Petitioner does not dispute that the search revealed marijuana in the car her son drove to school.  Rather, petitioner argues that there was no proof that her son knew the marijuana was present in the car that was also driven by his father and brother.  Petitioner also challenges the search because permission was not obtained from the owner of the car, I.W.’s father.  The record reflects that petitioner’s son drove the car and explicitly consented to the search, producing the keys to unlock the car when requested.  Because respondent obtained permission from the individual with control over the vehicle at the time it was parked on school grounds, I cannot find that the search was improper based on lack of consent (seeAppeal of L.O. and D.O., 47 Ed Dept Rep 194, Decision No. 15,666).
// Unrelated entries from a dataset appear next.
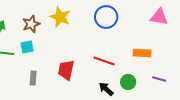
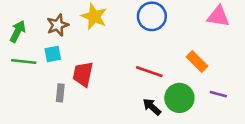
orange rectangle: (142, 53) -> (197, 62), turned 42
red trapezoid: (66, 70) -> (83, 74), moved
green circle: (128, 82) -> (179, 98), size x1.5

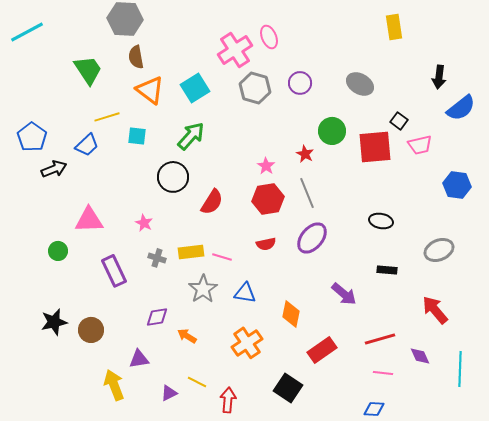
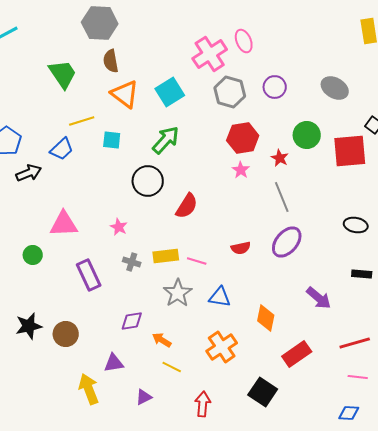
red hexagon: (268, 199) -> (243, 138), moved
yellow line: (197, 382) -> (172, 367), moved

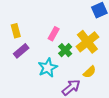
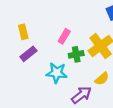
green cross: (65, 50) -> (76, 54), turned 32
cyan star: (48, 68) -> (57, 73), turned 30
At the hearing, the officer who conducted the search testified in detail how his dog alerted him to the vehicle, and the sequence of events resulting in the seizure and testing of the marijuana recovered.  The officer testified that the search was conducted in the presence of petitioner’s son, the high school principal and the elementary school principal.  The officer testified that he administered a test kit in the principal’s office at 10:04 a.m. on May 13, 2008 and that the substance tested positive for marijuana.  Exhibits introduced at the hearing to support the officer’s testimony included an email message dated March 31, 2008 scheduling the search for May 13, 2008 at 8:30 a.m.; photographs of the marijuana taken from the car; and the officer’s police report dated May 13, 2008.  Also introduced as an exhibit was respondent’s student handbook that prohibits possessing marijuana on school property.  The record indicated that petitioner was given a full opportunity to question the witness but did not introduce evidence refuting the officer’s testimony or exhibits.  Thus, the evidence supports the hearing officer’s finding of guilt and I have no basis to disturb the suspension.

In cases of student discipline, the sanction imposed must be proportionate to the severity of the offense involved.  The test to be applied in reviewing a penalty is whether it is so excessive as to warrant substitution of the Commissioner’s judgment for that of the board of education (Appeal of J.C., 46 Ed Dept Rep 562, Decision No. 15,596; Appeal of C.D. and P.D., 46 id. 459, Decision No. 15,563).

In Appeal of L.O. and D.O., 47 Ed Dept Rep 194, Decision No. 15,666, a penalty of suspension from April until the end of the school year was upheld for a similar infraction.  Based on the record before me, I find no basis for determining that respondent acted arbitrarily, unfairly or excessively in imposing a penalty of suspension from school for the remainder of the school year while allowing petitioner’s son to participate in graduation exercises (Appeal of L.O. and D.O., 47 Ed Dept Rep 194, Decision No. 15,666, Appeal of J.C., 46 id. 562, Decision No. 15,596). 


IT IS ORDERED that the initial five day suspension of petitioner’s son from May 13, 2008 through May 19, 2008 be expunged from his record.